Collected data —
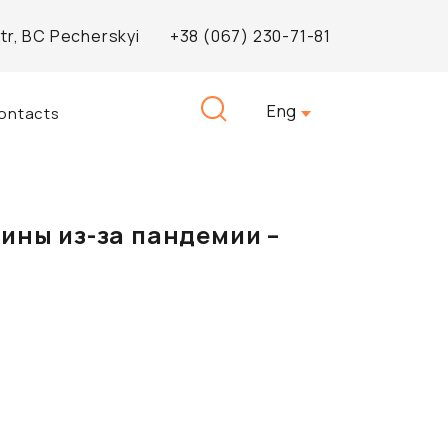
Str, BC Pecherskyi
+38 (067) 230-71-81
Search
Eng
ontacts
for:
ины из-за пандемии –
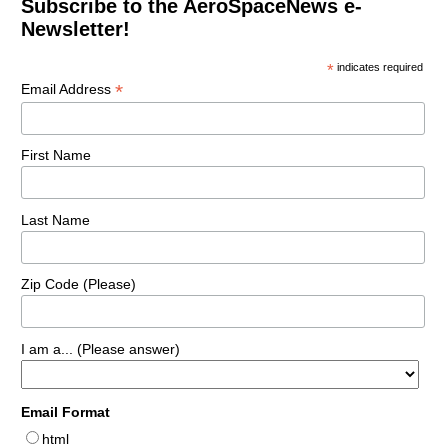
Subscribe to the AeroSpaceNews e-
Newsletter!
*
indicates required
*
Email Address
First Name
Last Name
Zip Code (Please)
I am a... (Please answer)
Email Format
html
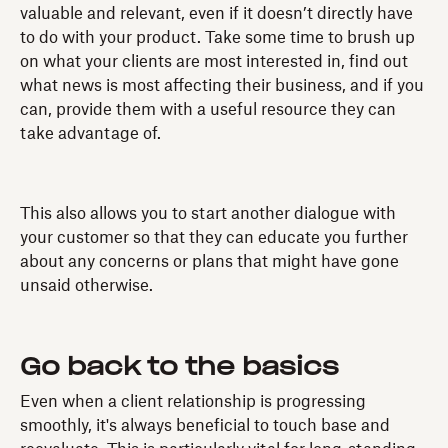
valuable and relevant, even if it doesn’t directly have
to do with your product. Take some time to brush up
on what your clients are most interested in, find out
what news is most affecting their business, and if you
can, provide them with a useful resource they can
take advantage of.
This also allows you to start another dialogue with
your customer so that they can educate you further
about any concerns or plans that might have gone
unsaid otherwise.
Go back to the basics
Even when a client relationship is progressing
smoothly, it's always beneficial to touch base and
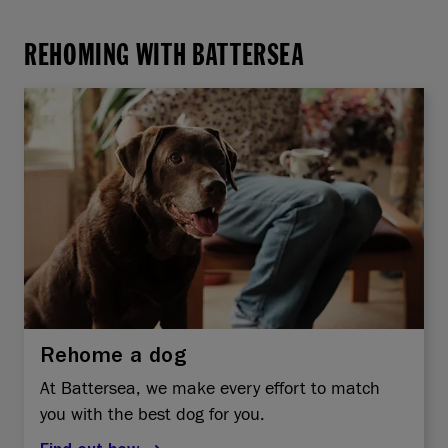
REHOMING WITH BATTERSEA
Rehome a dog
At Battersea, we make every effort to match
you with the best dog for you.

Problem statement — For every entry, return its exact wording and leave out any image.

Finished exercise —
Str, BC Pecherskyi
+38 (067) 230-71-81
Search
Eng
ontacts
for:
ины из-за пандемии –
Subscribe to the AeroSpaceNews e-
Newsletter!
*
indicates required
*
Email Address
First Name
Last Name
Zip Code (Please)
I am a... (Please answer)
Email Format
html
valuable and relevant, even if it doesn’t directly have
to do with your product. Take some time to brush up
on what your clients are most interested in, find out
what news is most affecting their business, and if you
can, provide them with a useful resource they can
take advantage of.
This also allows you to start another dialogue with
your customer so that they can educate you further
about any concerns or plans that might have gone
unsaid otherwise.
Go back to the basics
Even when a client relationship is progressing
smoothly, it's always beneficial to touch base and
REHOMING WITH BATTERSEA
Rehome a dog
At Battersea, we make every effort to match
you with the best dog for you.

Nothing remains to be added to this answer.